• _HOW TO COMPLETE THIS TASK_:
Every line below from the one containing "Получился довольно знакомый вкус родом из" through the one containing "D-10115 Berlin" must be transcribed exactly. Omit all lines outside that stretch.

DATA PROVIDED Start Marker

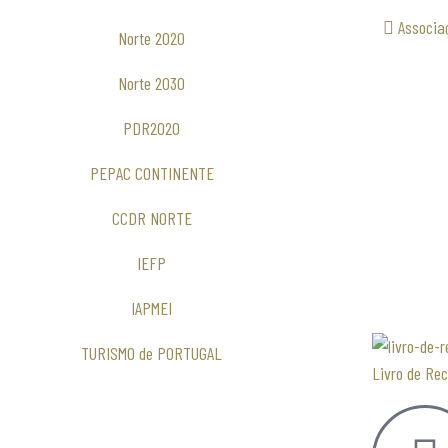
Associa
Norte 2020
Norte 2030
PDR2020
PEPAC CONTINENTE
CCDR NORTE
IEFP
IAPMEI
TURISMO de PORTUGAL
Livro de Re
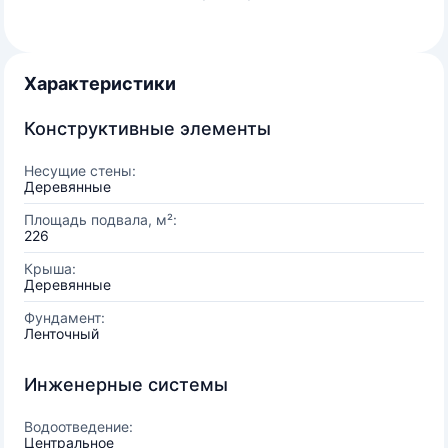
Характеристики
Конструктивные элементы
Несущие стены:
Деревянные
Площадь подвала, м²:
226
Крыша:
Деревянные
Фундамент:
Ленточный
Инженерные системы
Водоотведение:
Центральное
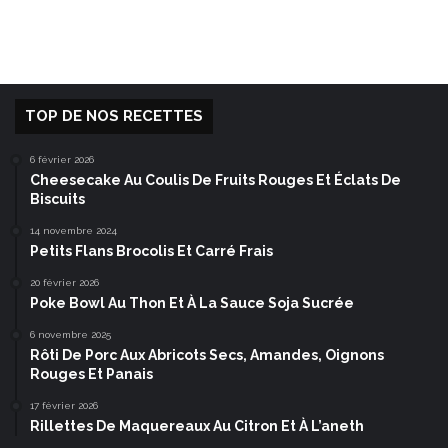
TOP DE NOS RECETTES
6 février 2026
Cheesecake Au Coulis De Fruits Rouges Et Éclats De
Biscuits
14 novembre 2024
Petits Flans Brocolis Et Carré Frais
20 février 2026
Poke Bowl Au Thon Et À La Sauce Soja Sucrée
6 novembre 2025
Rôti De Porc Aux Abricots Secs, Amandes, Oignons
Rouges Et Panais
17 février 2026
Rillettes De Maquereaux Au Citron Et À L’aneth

DATA PROVIDED End Marker
DATA PROVIDED Start Marker

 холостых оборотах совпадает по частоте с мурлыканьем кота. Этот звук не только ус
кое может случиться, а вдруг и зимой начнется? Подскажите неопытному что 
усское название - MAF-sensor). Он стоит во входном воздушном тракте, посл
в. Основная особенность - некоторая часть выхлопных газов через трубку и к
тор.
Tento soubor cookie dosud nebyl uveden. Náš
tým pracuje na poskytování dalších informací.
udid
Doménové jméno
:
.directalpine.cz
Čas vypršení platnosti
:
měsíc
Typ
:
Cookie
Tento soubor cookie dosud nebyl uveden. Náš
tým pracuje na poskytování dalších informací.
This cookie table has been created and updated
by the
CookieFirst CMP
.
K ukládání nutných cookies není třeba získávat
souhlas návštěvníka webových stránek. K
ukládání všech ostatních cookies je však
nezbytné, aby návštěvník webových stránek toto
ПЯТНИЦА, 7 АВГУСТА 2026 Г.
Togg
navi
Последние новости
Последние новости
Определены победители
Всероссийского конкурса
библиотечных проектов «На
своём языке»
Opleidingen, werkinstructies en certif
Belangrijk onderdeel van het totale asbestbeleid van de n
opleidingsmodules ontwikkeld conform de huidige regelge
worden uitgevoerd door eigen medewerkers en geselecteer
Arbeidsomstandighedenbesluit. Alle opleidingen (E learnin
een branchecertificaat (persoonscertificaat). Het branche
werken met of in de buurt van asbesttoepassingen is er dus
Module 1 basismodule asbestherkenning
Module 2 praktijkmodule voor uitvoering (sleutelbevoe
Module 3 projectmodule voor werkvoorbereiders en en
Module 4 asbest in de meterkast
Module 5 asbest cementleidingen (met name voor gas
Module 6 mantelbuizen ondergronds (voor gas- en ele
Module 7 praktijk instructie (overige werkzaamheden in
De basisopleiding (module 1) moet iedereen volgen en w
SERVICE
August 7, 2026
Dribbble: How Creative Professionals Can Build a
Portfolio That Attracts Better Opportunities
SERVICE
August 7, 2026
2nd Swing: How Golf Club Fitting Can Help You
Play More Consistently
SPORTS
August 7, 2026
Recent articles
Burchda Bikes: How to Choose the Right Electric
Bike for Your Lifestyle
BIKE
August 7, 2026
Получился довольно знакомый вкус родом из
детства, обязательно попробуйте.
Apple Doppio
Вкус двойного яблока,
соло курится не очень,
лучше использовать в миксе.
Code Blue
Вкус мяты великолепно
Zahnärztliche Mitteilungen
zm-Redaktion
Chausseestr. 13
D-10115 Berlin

DATA PROVIDED End Marker

• _OUTPUT FOR THIS EXERCISE_:
Получился довольно знакомый вкус родом из
детства, обязательно попробуйте.
Apple Doppio
Вкус двойного яблока,
соло курится не очень,
лучше использовать в миксе.
Code Blue
Вкус мяты великолепно
Zahnärztliche Mitteilungen
zm-Redaktion
Chausseestr. 13
D-10115 Berlin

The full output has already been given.